### [YOUR OBJECTIVE]
Filter the data for lines with the word "Rural", then copy every line so identified.

Dataset entries:
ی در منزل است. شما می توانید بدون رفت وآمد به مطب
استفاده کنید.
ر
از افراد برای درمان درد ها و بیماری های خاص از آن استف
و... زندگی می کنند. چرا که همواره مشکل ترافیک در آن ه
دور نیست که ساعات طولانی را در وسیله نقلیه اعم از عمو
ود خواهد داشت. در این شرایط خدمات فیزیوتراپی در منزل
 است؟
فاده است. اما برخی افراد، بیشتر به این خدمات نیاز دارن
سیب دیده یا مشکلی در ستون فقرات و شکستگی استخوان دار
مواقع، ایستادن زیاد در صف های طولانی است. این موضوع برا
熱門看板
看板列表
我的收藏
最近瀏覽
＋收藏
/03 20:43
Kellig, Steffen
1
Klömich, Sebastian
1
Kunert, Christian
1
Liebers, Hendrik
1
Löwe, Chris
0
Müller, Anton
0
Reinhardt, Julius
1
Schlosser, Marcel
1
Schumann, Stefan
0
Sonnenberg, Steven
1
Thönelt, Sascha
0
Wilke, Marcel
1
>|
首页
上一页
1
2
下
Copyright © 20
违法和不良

* * *

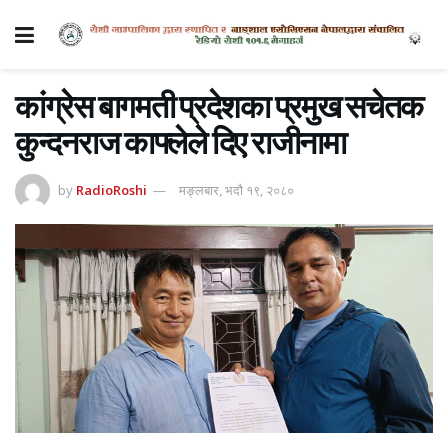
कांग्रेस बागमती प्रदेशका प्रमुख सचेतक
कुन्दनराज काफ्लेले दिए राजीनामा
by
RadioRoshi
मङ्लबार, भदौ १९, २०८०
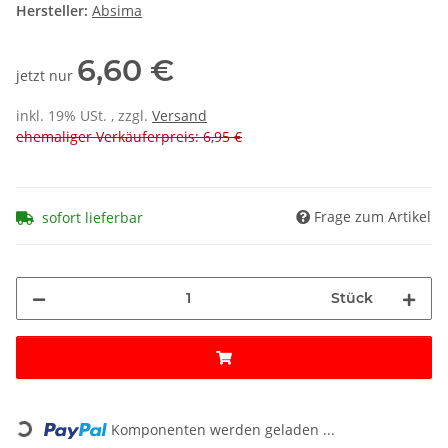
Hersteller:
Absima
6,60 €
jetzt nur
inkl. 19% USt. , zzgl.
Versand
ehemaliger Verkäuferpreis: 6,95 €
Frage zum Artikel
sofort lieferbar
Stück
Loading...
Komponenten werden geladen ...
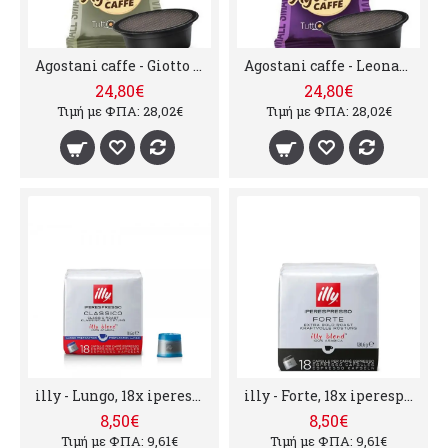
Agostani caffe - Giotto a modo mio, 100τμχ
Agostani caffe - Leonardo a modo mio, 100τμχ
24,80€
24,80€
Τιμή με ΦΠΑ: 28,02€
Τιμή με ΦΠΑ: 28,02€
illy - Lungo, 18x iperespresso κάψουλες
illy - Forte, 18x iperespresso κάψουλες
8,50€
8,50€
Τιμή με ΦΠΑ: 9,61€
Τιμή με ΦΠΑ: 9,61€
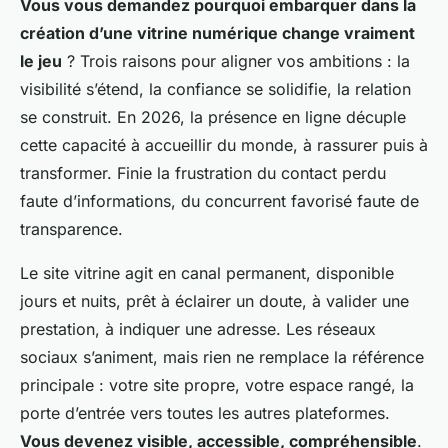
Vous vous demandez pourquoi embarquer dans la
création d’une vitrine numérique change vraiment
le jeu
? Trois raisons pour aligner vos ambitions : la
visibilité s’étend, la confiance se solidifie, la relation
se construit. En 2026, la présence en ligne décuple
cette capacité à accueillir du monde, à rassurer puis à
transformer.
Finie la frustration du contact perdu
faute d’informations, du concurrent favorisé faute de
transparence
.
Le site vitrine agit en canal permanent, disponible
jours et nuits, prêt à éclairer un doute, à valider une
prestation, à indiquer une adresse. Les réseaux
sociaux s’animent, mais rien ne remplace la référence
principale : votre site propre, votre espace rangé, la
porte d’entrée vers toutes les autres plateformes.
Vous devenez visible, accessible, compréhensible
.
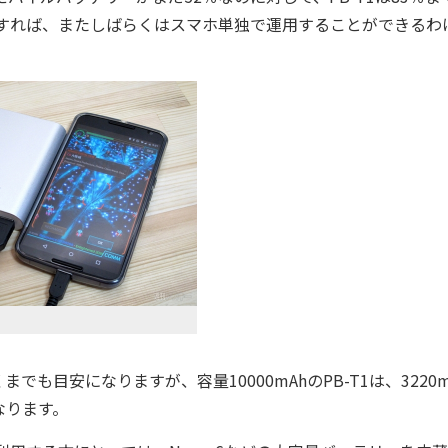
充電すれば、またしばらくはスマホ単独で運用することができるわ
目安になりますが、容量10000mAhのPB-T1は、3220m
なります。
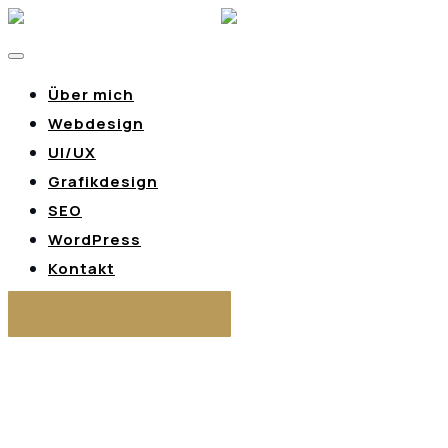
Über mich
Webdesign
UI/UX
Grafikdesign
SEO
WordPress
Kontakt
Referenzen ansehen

==

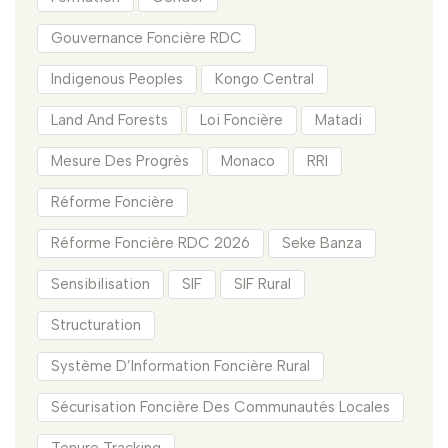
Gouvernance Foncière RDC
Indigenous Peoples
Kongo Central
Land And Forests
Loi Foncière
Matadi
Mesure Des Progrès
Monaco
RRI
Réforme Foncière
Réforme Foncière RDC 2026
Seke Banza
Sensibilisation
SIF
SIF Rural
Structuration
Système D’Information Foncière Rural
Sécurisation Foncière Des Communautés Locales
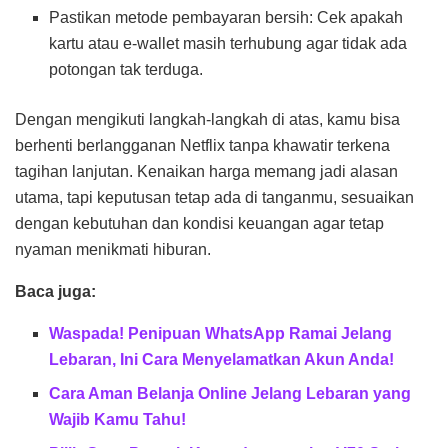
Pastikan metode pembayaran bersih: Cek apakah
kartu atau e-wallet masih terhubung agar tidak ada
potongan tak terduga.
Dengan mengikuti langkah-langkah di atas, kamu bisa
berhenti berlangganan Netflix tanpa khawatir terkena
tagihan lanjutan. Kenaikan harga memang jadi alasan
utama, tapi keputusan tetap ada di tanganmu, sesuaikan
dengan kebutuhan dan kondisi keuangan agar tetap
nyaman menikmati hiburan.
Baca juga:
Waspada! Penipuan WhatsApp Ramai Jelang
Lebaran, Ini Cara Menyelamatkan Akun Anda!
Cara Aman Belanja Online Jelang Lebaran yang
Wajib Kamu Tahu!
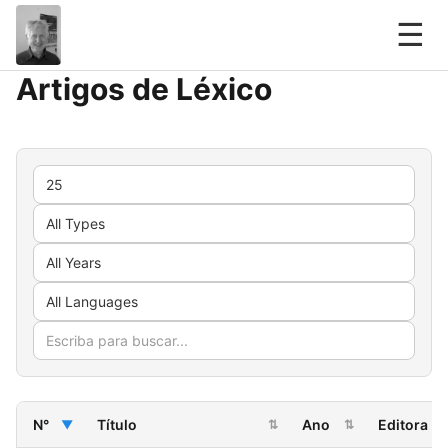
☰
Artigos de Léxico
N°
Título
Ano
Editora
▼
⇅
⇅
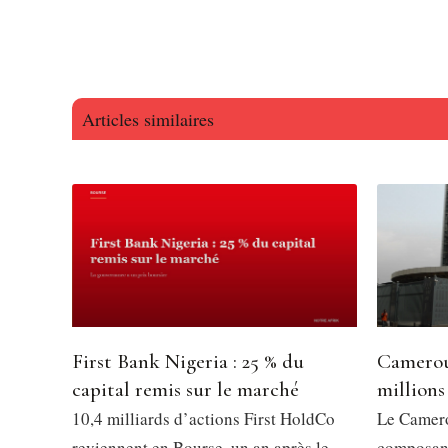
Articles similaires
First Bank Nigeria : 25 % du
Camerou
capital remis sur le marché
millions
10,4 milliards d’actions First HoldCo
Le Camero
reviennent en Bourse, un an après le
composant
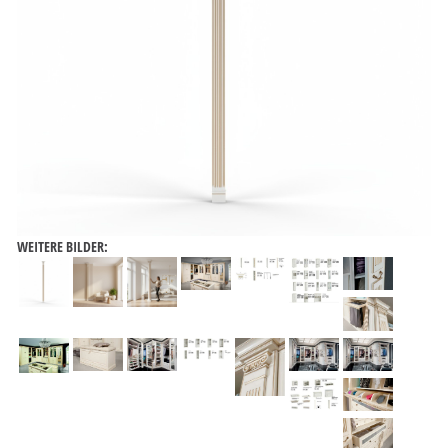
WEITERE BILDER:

### [EXERCISE SOLUTION]
SIF Rural
Système D’Information Foncière Rural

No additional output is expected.